With the rise in obesity has come a corresponding increase in rates of type 2 diabetes, in which fat and muscle cells become resistant to insulin, the hormone that transports energy-rich glucose into them. The health implications of diabetes are daunting—heart disease, nerve damage, and worse—so the search for a cure has been fierce. Yet many scientists may have missed a crucial clue by focusing on the wrong root cause of the disease.

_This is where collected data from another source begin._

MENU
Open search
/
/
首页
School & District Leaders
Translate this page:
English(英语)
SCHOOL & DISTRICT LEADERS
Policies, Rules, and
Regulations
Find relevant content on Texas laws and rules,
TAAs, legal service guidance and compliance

Researchers have long tied type 2 diabetes to chronic inflammation, caused by a ramping-up of immune system activity that ultimately damages insulin receptor signalling and leads to insulin resistance. But in September, Umut Ozcan, an obesity researcher at Children’s Hospital Boston, reported that a key inflammatory protein actually reduces insulin resistance in obese diabetic mice, curing them of diabetes. The protein, called XBP-1s, turns on genes that direct the assembly of other proteins that keep insulin function working correctly in the cells.

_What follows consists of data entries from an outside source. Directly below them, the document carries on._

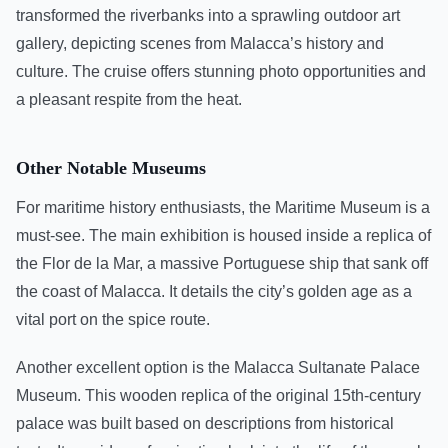
transformed the riverbanks into a sprawling outdoor art
gallery, depicting scenes from Malacca’s history and
culture. The cruise offers stunning photo opportunities and
a pleasant respite from the heat.
Other Notable Museums
For maritime history enthusiasts, the Maritime Museum is a
must-see. The main exhibition is housed inside a replica of
the Flor de la Mar, a massive Portuguese ship that sank off
the coast of Malacca. It details the city’s golden age as a
vital port on the spice route.
Another excellent option is the Malacca Sultanate Palace
Museum. This wooden replica of the original 15th-century
palace was built based on descriptions from historical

Ozcan realized that inflammation might help when he noticed that in obese diabetic mice, XBP-1s failed to enter the cell nucleus, where insulin function is regulated. By comparing the behavior of XBP-1s in the obese mice with that in lean, healthy ones, he discovered an inflammatory protein that modifies XBP-1s in healthy animals so it can be shuttled into the nucleus. When Ozcan added inflammation-inducing chemicals to mouse cells to activate that protein, insulin sensitivity improved, contradicting the belief that inflammation underlies diabetes. “We were shocked,” Ozcan says. “It showed that not all inflammatory signals are harmful.” Knowing that inflammation improves insulin signaling rather than hindering it could usher in a new era for treatment of type 2 diabetes, one that targets molecules in the inflammatory pathway.